An historic West Village church has a new owner.  The Evergreen Foundation, a subsidiary of the Evergreen Association, has purchased the Prospect Avenue Baptist Church at the northeast corner of Georgia Street and Prospect  Avenue.  The sanctuary at 262 Georgia Street and adjoining properties at 71 and 73 Prospect Avenue were purchased for $115,000 from the Prospect Avenue Baptist Society in late December. 
 
The not-for-profit Evergreen Association oversees four affiliated agencies including the Foundation, Evergreen Health Services (formerly AIDS Community Services), PRIDE Center of WNY and Alianza Latina.  A multi-million dollar renovation of the church property will provide meeting and community space for the growing non-profit along with 16 residential apartments.
 
The circa-1881 sanctuary includes seating for 900 on two levels, detailed wood work and original mahogany pews.  It was designed by architect F.W. Caulkins.  There are also two large community halls at the back of the property in a building that dates to mid-1860s but has been gutted of original detailing over the years.
 
The purchase of the 33,000 sq.ft. church complex expands Evergreen’s current West Village ‘campus.’
 
Since 2006, the agency has been located in the Roanoke Building at 206 S. Elmwood Avenue.  Evergreen later purchased and expanded into the 1850’s Victorian home at 200 S. Elmwood and the Watkins Apartment building on W. Chippewa Street.  Evergreen has 140 employees working in its buildings and a clientele that averages 7,000 individuals and families annually, 1,200 of those are HIV-positive. 
 
Evergreen is still finalizing its plans for the property and will be teaming up with a developer with adaptive reuse experience to assist with the reuse project.
 
“There are a lot more unknowns than knowns at this point, said Christopher Voltz, Director of Marketing and Special Projects for Evergreen.  “We have a lot of heavy lifting to do including obtaining funding to carry out the project.”

Project costs are unknown but Voltz expects the project to cost several million dollars.  The timeline for completing the project is dependent on obtaining public and private funding.

Of pressing concern is a structural issue with a roof truss on the Plymouth Avenue side of the complex that has left one of the walls unstable. 

Voltz says the agency’s strong track record with historic preservation will be applied to their most recent purchase.  Evergreen officials have met with neighbors to discuss their plans ideas for the site and are supportive.

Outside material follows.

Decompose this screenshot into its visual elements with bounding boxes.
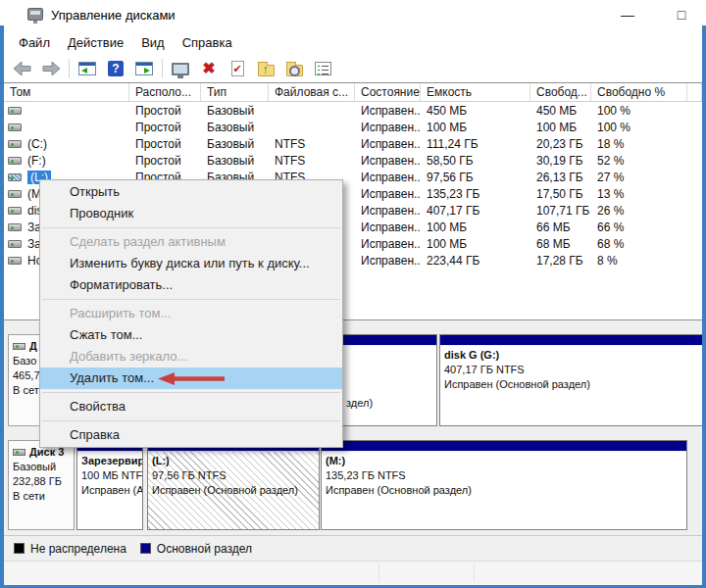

“We are dedicated to community beautification and historic preservation,” says Voltz.  He points to Evergreen’s efforts to restore the Victorian home at 200 S. Elmwood as a model they will use here.  The renovation of the home was named Best Historic Restoration by the Buffalo Preservation Board and also by Business First’s Brick by Brick award program.

The rear portion of the complex is targeted for 16 apartments plus meeting and office space.  Currently two stories, a third floor will be added in the towering second level space.  All of the apartments will be one-bedroom units. 

“There is a huge need for safe, affordable housing in the LBGT community,” says Jorien Brock, Senior Director of Pride Center of WNY.

The ornate sanctuary, which unlike the older portion of the complex has all of its original detailing, will be left intact.  It will be used for training, special events and concerts and may be made available to other groups and organizations.

The purchase also provides Evergreen with parking for its employees and guests.  Reconfigured, the church’s lot will be able to accommodate 40 to 45 cars.

The property will be heavily landscaped and to help build connections with the neighborhood Evergreen will add a community vegetable garden that will be open to residents, block clubs and building tenants.  Prior to the sale, neighborhood residents had been pitching in to maintain the grounds of the church. 

“We will continue to be a good neighbor and partner in the community,” says Voltz.  “We love this neighborhood.”

West Side advocate Harvey Garrett has been consulting with Evergreen on the project and sees many positives.

“Buffalo is developing an impressive reputation for finding adaptive reuses of sacred spaces, despite the significant challenges created by their design,” he says.  “The Evergreen Association’s reuse plans for the Prospect Avenue Church will be a win for the building, the neighborhood, the City of Buffalo, and for the organization; as well as the critical services they provide.”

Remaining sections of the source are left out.